The management of DIF primarily involved discontinuation of the suspected drug in most cases, except for one case where morphine was suspected to have induced the fever. 14 Supportive care, including the administration of antipyretics such as acetaminophen, was provided to alleviate symptoms in various cases.8,13,14 Re-challenge was attempted in two cases (with dexmedetomidine and procainamide), and fever recurred upon re-challenge.20,23 No further complications were observed apart from chills and rigors following procainamide reinitiation. 21 In both cases, the fever resolved again after discontinuation of the suspected drug.21,24 Most patients recovered from the fever after discontinuation of the drug; however, two cases resulted in patient death, both involving propofol infusion,25,26 consistent with Propofol Infusion Syndrome (PRIS).
Discussion
This systematic review aims to assess reported cases and case series of postoperative DIF in the literature.
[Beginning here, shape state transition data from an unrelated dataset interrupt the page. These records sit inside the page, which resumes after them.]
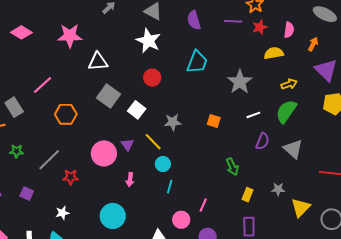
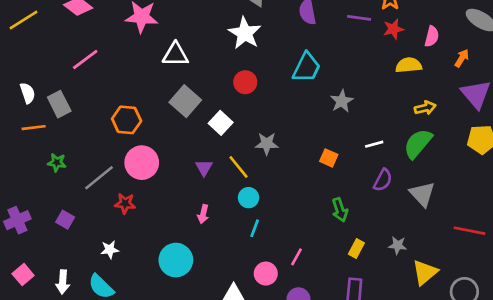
gray star: (240, 82) -> (342, 101), moved, size x0.7
pink line: (42, 85) -> (85, 60), moved
orange square: (214, 121) -> (329, 158), moved
pink circle: (104, 153) -> (142, 163), moved

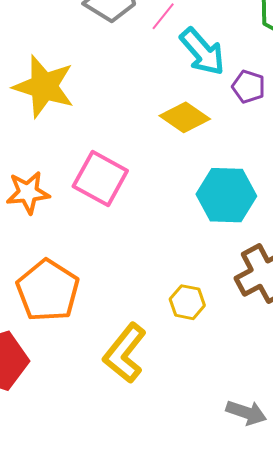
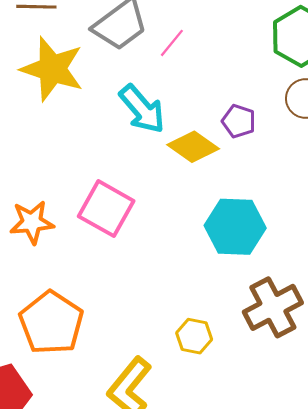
cyan arrow: (202, 52) -> (142, 109), moved
yellow star: (44, 86) -> (52, 69), moved
purple pentagon: (249, 87) -> (239, 121), moved

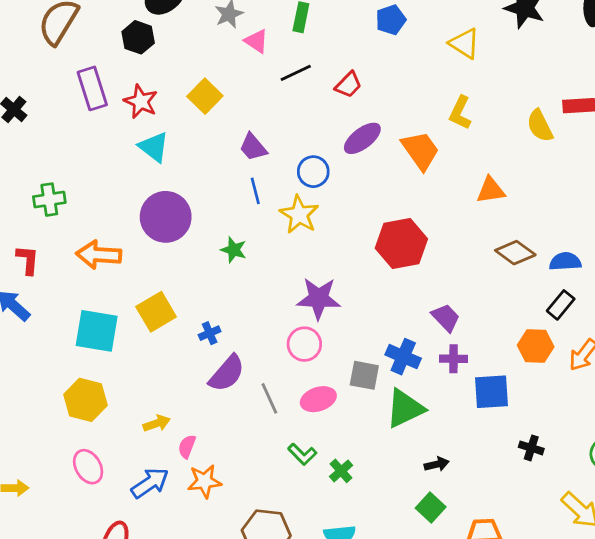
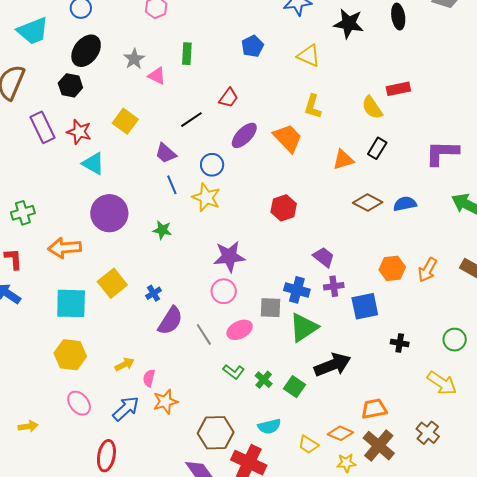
black line: (296, 73) -> (191, 120), moved
red hexagon: (401, 244) -> (284, 208), size x0.7
black rectangle: (561, 305) -> (377, 148), moved
black arrow: (437, 464) -> (332, 365), size x2.0
green square: (431, 507) -> (294, 387), moved

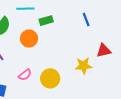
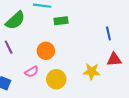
blue line: (86, 19) -> (108, 34), moved
orange circle: (29, 38) -> (46, 51), moved

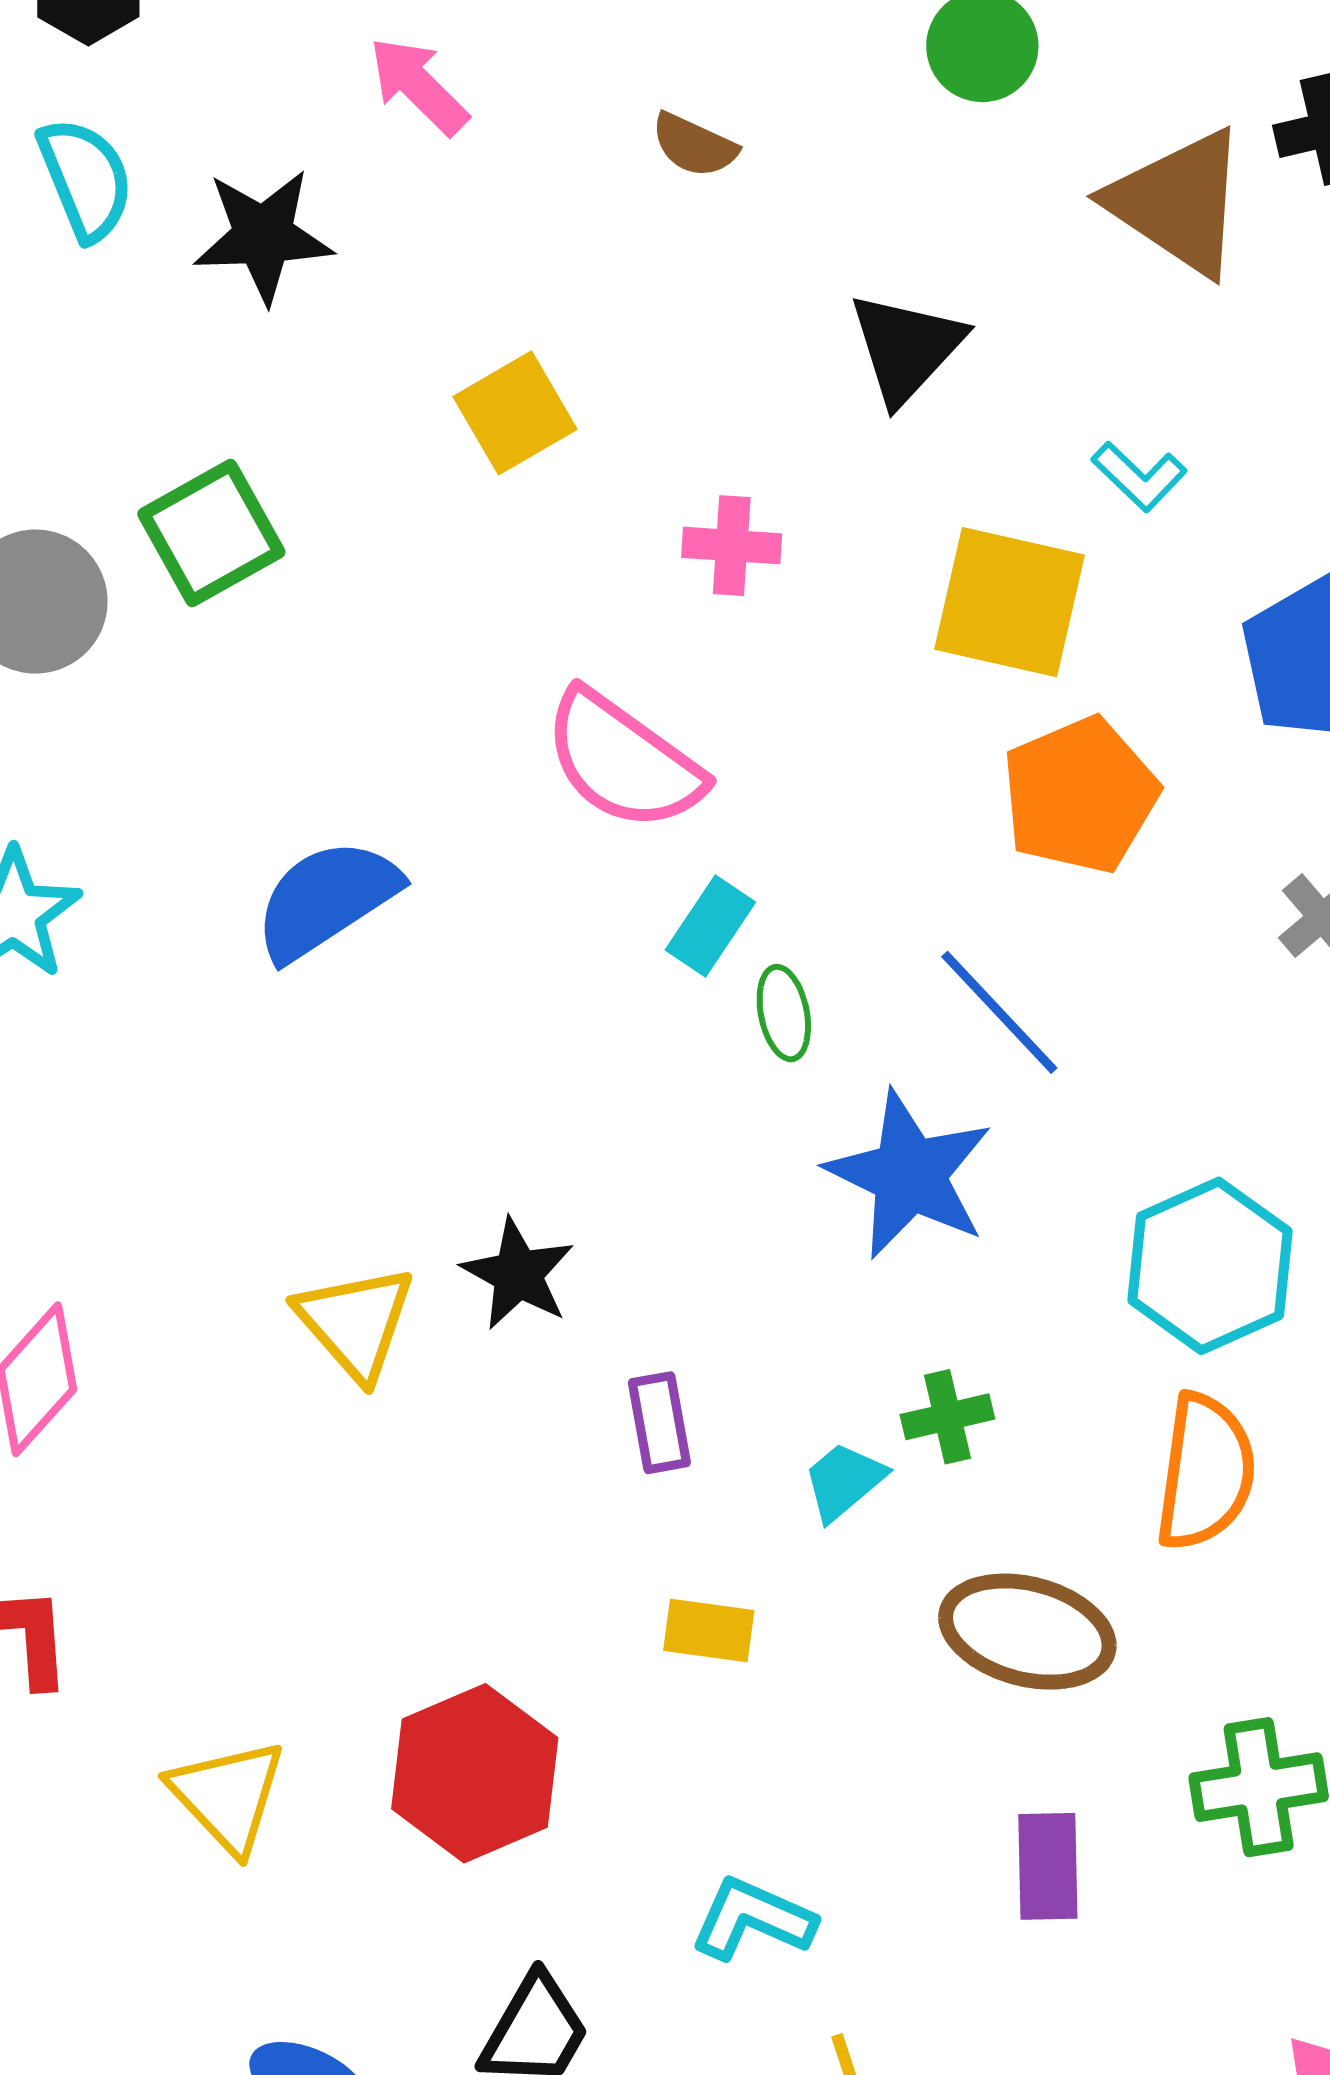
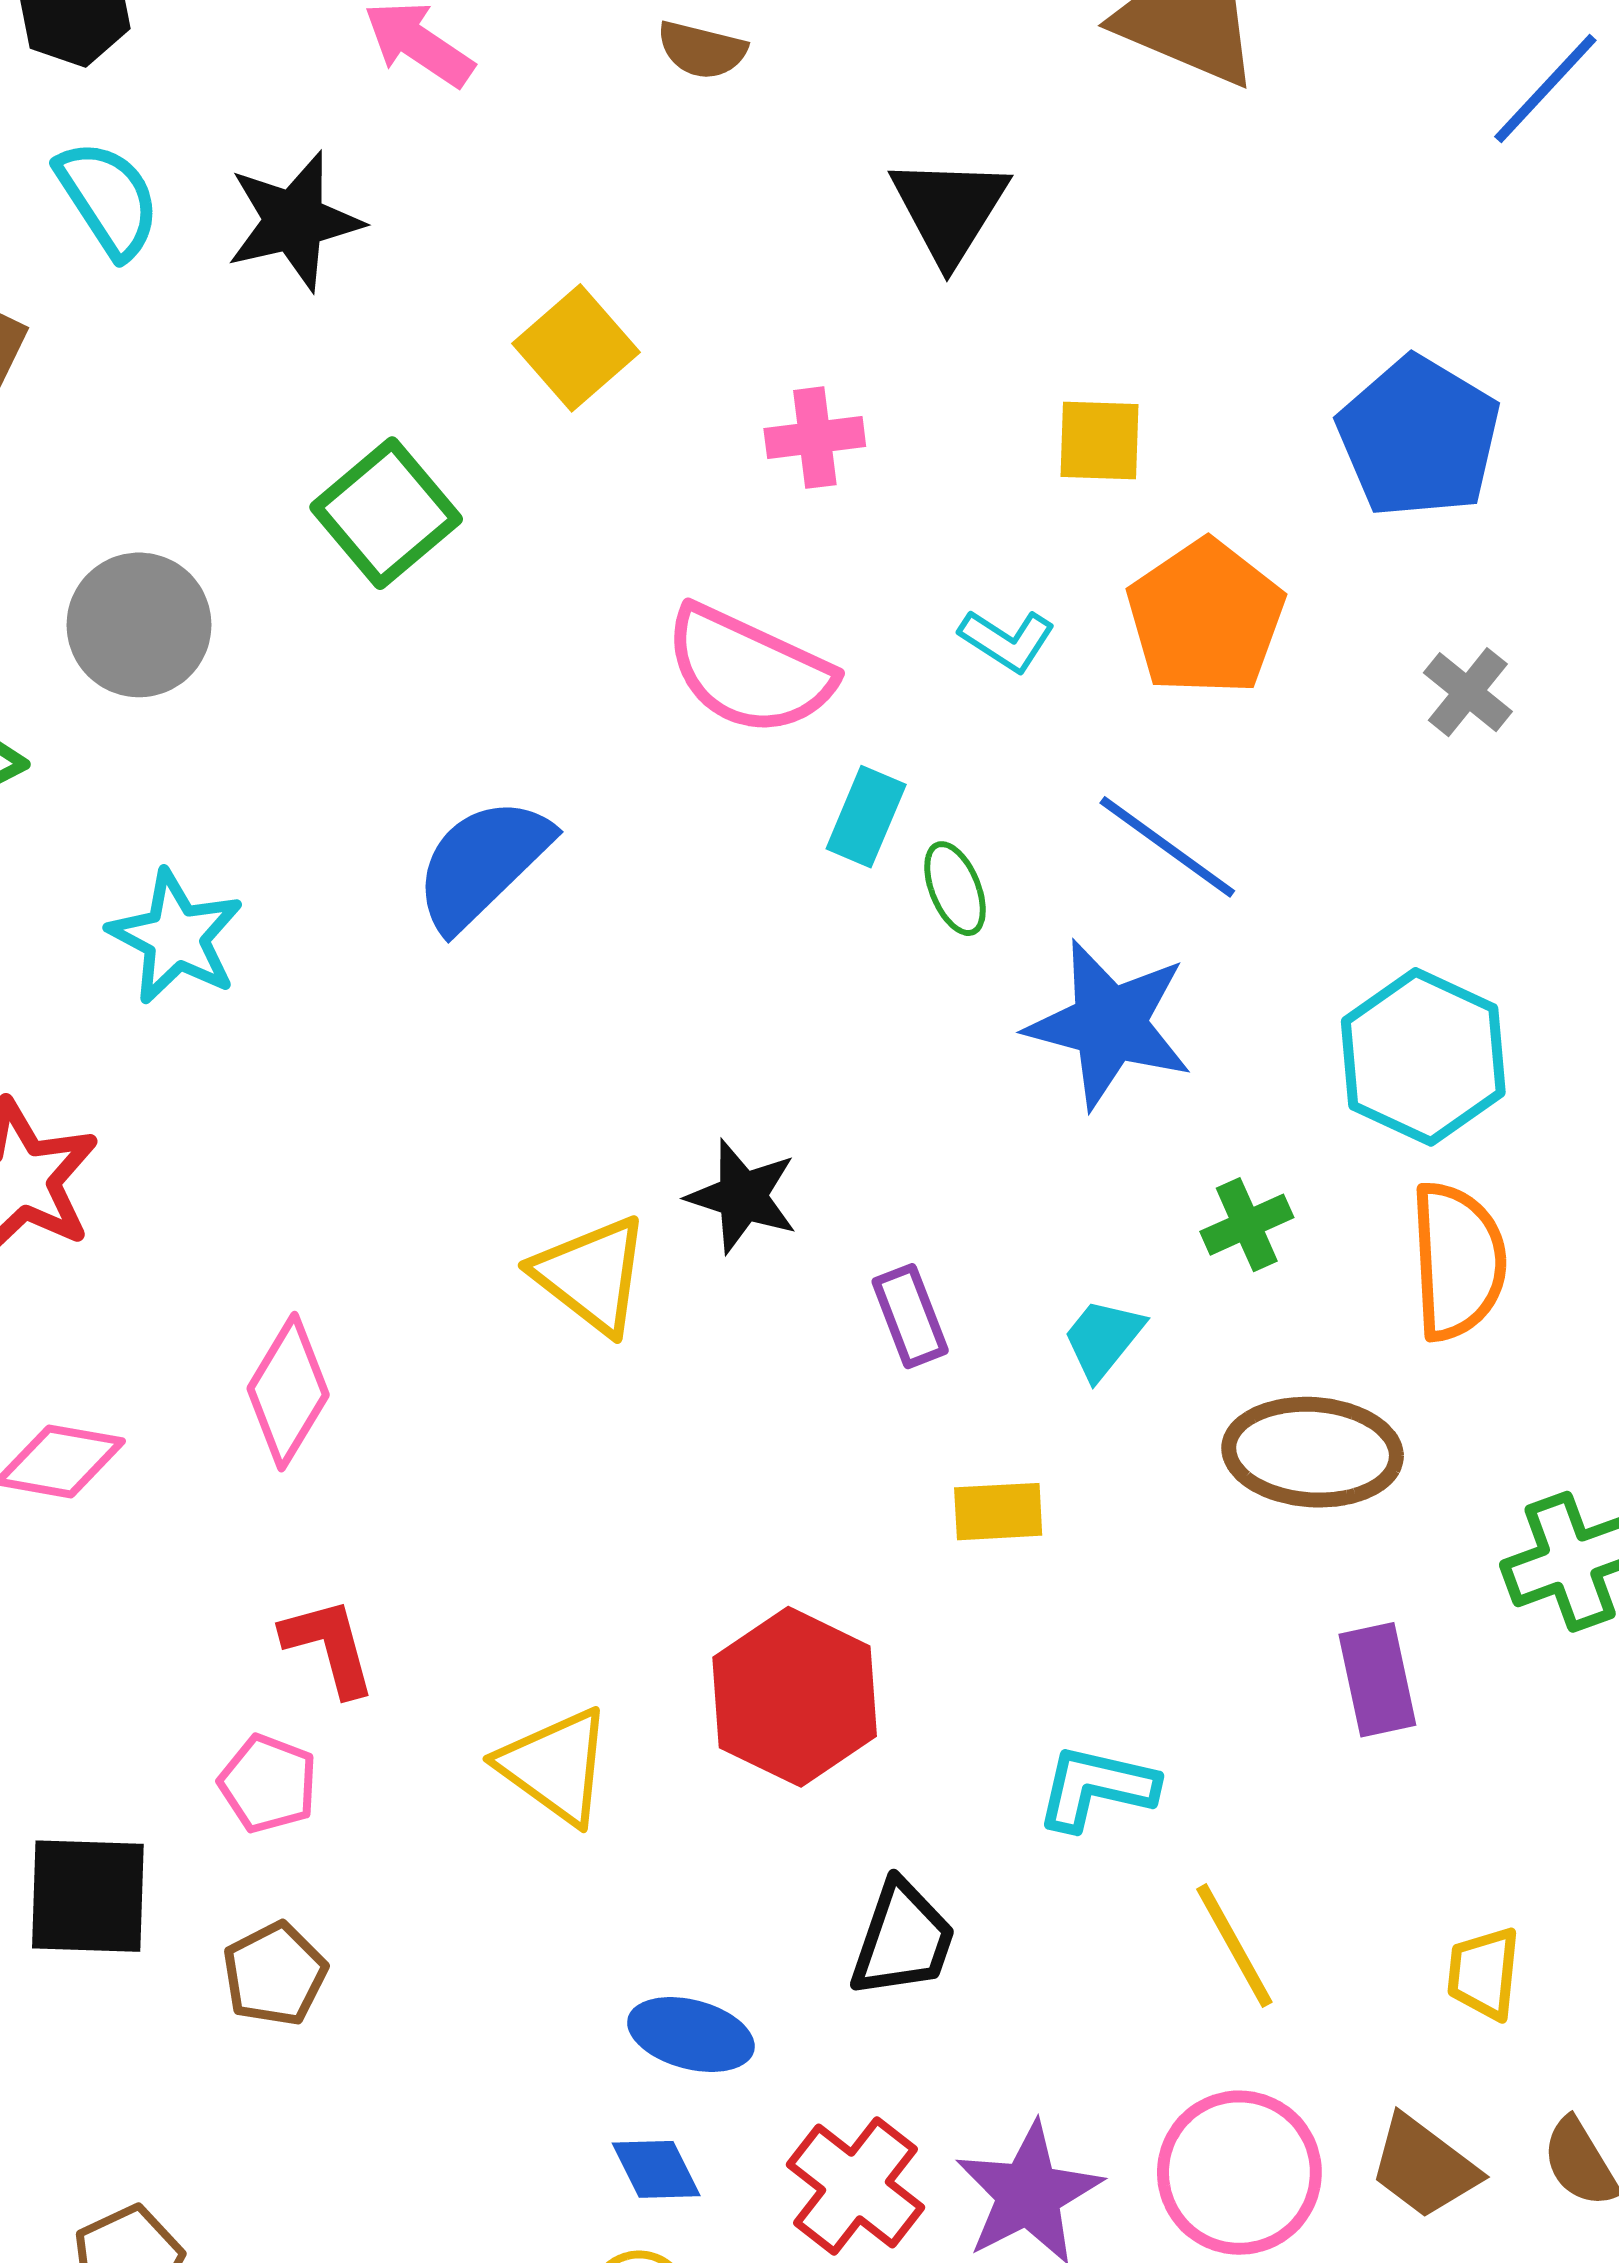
cyan L-shape: (1139, 476) -> (1007, 640), moved
green square: (211, 533) -> (386, 513), moved
yellow square: (1010, 602) -> (1100, 441), size x0.6
green cross: (947, 1417) -> (1247, 1225), moved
To date, no comprehensive analysis of these reports on postoperative DIF has been published. This study seeks to analyze these reports to identify the characteristics, patterns, and commonly implicated drugs associated with DIF, and to evaluate patient outcomes to improve diagnostic and care methods in postoperative settings. We examined 23 cases from 16 studies in which patients developed drug fever after surgery. Only methodologically high-quality studies were included in this review.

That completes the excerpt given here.